Alan Guth, one of the co-developers of inflationary cosmology, has called the universe the ultimate free lunch. The 'marble' is made up of something called 'false vacuum', which has negative pressure. As it expands, it heats up and the resultant heat energy starts to congeal (as it were) into the ordinary types of elementary particles we see today.
A second to God is like a lifetime to us mortals.
Everything was created about 1/2 hour ago, when I got up.
Do you actually believe that crap, guv? I don't need to "ask God"! He's already revealed the answer. It takes a lot of "faith" to believe the impossible, and it's easier to believe Him...
...the exponential decay of the false vacuum is slower than the exponential expansion. Even though the false vacuum is decaying, the expansion outruns the decay and the total volume of false vacuum actually increases with time rather than decreases. Thus inflation does not end everywhere at once, but instead inflation ends in localized patches, in a succession that continues ad infinitum. Each patch is essentially a whole universe at least its residents will consider it a whole universe and so inflation can be said to produce not just one universe, but an infinite number of universes. These universes are sometimes called bubble universes, but I prefer to use the phrase pocket universe, to avoid the implication that they are approximately round.
Some researchers are also now working on the idea that not only is inflation future-eternal (i.e., there's no end to it) but it's also past-eternal (i.e., there was no beginning to it). So inflation was, is and always will be. Sound familiar?
But, clearly, this is work in progress...
It's difficult for mere mortals like us to comprehend that God always was and always will be because we measure the short time between our birth and death in minutes, hours, days, weeks, months and years.
That short span is like an instant.
So, in other words, it does exactly what scientists have taught is impossible, historically? Instead, he makes up this nice theory to fit his suppositions. Unbelievable, at best. He can ask God...
It's no easier to believe in God than it is to believe in Santa Claus; the former is just more customary.
It's no easier to believe in God than it is to believe in Santa Claus; the former is just more customary.
If you wish, you can view the research work of these folks as asking God.
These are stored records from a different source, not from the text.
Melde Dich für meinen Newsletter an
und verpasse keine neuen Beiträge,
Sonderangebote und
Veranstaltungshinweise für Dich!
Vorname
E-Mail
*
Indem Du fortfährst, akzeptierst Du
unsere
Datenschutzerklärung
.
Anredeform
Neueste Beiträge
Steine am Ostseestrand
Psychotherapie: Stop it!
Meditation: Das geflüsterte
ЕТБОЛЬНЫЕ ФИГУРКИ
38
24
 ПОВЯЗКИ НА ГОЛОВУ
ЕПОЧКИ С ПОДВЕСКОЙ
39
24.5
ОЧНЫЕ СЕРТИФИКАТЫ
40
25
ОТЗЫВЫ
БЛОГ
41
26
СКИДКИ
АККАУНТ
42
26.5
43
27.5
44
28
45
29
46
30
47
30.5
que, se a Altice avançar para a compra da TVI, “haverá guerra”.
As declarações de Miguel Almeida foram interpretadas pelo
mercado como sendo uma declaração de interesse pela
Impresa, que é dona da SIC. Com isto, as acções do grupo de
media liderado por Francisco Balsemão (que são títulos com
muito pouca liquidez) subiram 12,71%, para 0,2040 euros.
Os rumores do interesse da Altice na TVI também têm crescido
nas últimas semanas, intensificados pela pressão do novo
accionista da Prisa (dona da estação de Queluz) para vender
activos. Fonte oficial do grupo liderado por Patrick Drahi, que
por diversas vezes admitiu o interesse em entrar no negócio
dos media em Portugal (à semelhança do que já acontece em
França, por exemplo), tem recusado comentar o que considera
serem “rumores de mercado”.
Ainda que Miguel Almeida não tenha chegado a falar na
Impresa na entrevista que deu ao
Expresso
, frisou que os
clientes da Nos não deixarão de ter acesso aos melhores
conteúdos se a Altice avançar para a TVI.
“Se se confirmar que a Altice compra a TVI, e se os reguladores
The problem is, we have to try to figure out for ourselves what His answer is since He's been pretty close-mouthed in recent centuries.
I'll ask you what I asked someone in the other thread about this: Why is it that you think that just because you're ignorant about something that everyone is ignorant about something?
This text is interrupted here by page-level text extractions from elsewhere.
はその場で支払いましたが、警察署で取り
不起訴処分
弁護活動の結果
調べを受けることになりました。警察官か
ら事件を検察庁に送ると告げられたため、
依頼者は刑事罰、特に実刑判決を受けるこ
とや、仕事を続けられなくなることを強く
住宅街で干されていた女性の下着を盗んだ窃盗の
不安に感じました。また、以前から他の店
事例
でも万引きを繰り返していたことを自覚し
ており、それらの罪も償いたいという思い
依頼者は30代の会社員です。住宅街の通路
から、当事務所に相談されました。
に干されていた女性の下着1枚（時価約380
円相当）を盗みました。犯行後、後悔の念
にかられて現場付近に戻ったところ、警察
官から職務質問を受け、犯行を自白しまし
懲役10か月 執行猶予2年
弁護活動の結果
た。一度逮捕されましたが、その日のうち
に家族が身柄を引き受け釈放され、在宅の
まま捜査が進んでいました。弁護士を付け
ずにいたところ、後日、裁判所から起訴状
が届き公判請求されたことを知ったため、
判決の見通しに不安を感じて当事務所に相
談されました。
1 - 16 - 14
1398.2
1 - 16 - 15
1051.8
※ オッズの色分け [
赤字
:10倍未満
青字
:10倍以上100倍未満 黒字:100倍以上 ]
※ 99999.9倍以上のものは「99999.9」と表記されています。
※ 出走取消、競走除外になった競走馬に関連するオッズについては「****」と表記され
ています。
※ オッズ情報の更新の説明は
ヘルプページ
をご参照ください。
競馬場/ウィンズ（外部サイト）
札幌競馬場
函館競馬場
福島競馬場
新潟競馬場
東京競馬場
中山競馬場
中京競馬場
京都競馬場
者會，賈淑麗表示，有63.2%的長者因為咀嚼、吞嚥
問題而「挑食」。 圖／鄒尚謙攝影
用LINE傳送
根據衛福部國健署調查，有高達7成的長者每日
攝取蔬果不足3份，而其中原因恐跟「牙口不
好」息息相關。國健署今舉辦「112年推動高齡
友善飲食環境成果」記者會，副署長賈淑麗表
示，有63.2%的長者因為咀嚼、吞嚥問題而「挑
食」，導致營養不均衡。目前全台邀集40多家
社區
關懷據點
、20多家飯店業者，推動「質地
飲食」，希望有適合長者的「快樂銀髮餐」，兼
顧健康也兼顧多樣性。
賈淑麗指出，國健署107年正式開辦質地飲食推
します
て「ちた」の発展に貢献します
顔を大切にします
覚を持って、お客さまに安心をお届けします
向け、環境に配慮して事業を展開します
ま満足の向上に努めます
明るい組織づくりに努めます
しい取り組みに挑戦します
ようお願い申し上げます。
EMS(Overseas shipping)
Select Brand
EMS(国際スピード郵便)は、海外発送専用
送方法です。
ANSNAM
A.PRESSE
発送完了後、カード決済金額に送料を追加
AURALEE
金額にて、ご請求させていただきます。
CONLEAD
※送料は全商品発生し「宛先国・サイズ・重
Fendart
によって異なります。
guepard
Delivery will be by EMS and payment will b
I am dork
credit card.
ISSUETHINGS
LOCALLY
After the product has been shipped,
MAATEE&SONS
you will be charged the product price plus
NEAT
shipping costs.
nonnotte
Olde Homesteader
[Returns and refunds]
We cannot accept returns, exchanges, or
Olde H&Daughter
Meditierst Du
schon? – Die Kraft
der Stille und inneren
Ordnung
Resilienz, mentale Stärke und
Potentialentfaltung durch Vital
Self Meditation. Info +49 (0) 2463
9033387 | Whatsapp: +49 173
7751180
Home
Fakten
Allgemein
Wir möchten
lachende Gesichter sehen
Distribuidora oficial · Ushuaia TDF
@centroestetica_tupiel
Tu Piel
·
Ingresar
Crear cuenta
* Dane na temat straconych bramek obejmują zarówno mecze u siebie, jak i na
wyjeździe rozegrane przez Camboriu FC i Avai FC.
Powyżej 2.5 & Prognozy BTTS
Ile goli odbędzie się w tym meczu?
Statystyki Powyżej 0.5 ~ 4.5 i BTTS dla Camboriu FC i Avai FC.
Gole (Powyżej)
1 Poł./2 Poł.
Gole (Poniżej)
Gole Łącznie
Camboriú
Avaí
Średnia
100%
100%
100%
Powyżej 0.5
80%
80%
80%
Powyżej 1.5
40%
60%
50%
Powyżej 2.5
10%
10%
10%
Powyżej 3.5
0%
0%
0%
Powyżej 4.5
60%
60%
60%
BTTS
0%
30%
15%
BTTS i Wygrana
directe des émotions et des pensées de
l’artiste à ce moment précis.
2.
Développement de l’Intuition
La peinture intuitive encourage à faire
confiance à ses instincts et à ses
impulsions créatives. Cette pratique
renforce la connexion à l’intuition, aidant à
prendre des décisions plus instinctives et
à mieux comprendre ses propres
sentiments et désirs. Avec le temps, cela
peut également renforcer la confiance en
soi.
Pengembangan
I remember laying on the nets beside the DASH hangar, hanging over the south China sea, on a tin can in 1967. In the dark, there were so many stars visible, as to be incomprehensible. The ocean waters, flowing past the ship, roiled to reveal a glowing phospohorescence, lighting sea creatures as we passed. It looked like neon lights, in the dark waters. It was a deeply moving experience.
I remember thinking of how it could not possibly have come from nothing, and I am still convinced. It is much easier to believe in God...
Who said it came from 'nothing'? Actually, it is much easier to believe the truth, but most people are innately resistent to acknowledging the truth for some reason. Do you want to know what the truth is?
"[e]ven though the false vacuum is decaying, the expansion outruns the decay and the total volume of false vacuum actually increases with time rather than decreases. Thus inflation does not end everywhere at once, but instead inflation ends in localized patches, in a succession that continues ad infinitum."
I never taught my kids there was a Santa Claus. I don't teach myths, as truth...
Ignorance is one thing, easily curable. Theory does not prove anything. it just gives thought a chance to roam!
I see no proof, just another man's thinking! Nothing new, here, move along...
I am searching for it, but there seems some theory to suggest that time doesnt actually exist. Nor does depth and the the universe is really only 2 dimensions and that it is the peculiarities of time/space caused by gravity taht makes our reality appear this way.
Time is just a dimension and God would surely not be constrained by it.